EXTRACTED DATA START

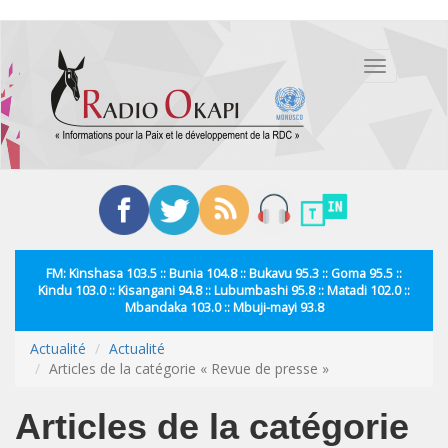
Aller
au
Toggle
contenu
navigation
principal
FM: Kinshasa 103.5 :: Bunia 104.8 :: Bukavu 95.3 :: Goma 95.5 ::
Kindu 103.0 :: Kisangani 94.8 :: Lubumbashi 95.8 :: Matadi 102.0 ::
Mbandaka 103.0 :: Mbuji-mayi 93.8
Actualité
Actualité
Articles de la catégorie « Revue de presse »
Articles de la catégorie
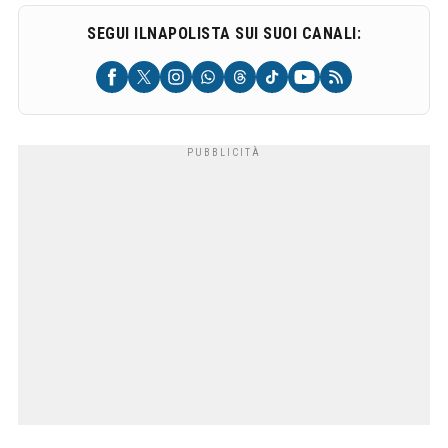
SEGUI ILNAPOLISTA SUI SUOI CANALI:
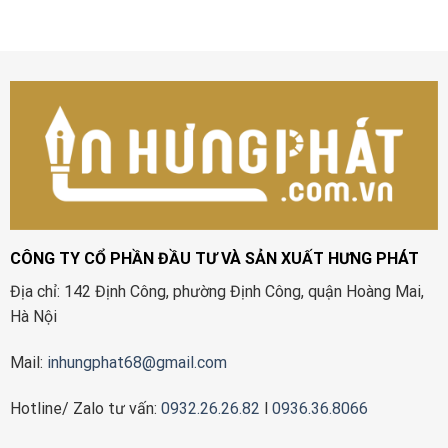
CÔNG TY CỔ PHẦN ĐẦU TƯ VÀ SẢN XUẤT HƯNG PHÁT
Địa chỉ: 142 Định Công, phường Định Công, quận Hoàng Mai,
Hà Nội
Mail:
inhungphat68@gmail.com
Hotline/ Zalo tư vấn:
0932.26.26.82
l
0936.36.8066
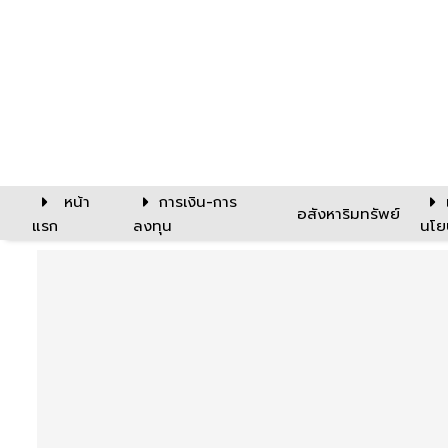
หน้า
การเงิน-การ
อสังหาริมทรัพย์
แรก
ลงทุน
นโย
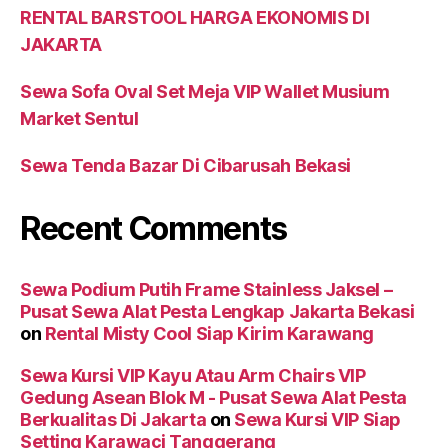
RENTAL BARSTOOL HARGA EKONOMIS DI
JAKARTA
Sewa Sofa Oval Set Meja VIP Wallet Musium
Market Sentul
Sewa Tenda Bazar Di Cibarusah Bekasi
Recent Comments
Sewa Podium Putih Frame Stainless Jaksel –
Pusat Sewa Alat Pesta Lengkap Jakarta Bekasi
on
Rental Misty Cool Siap Kirim Karawang
Sewa Kursi VIP Kayu Atau Arm Chairs VIP
Gedung Asean Blok M - Pusat Sewa Alat Pesta
Berkualitas Di Jakarta
on
Sewa Kursi VIP Siap
Setting Karawaci Tanggerang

EXTRACTED DATA END

EXERCISE DIRECTIONS: Scan the listing above and tally the lines that include the string "Bekasi". Write the total and nothing more.

EXERCISE OUTPUT: 2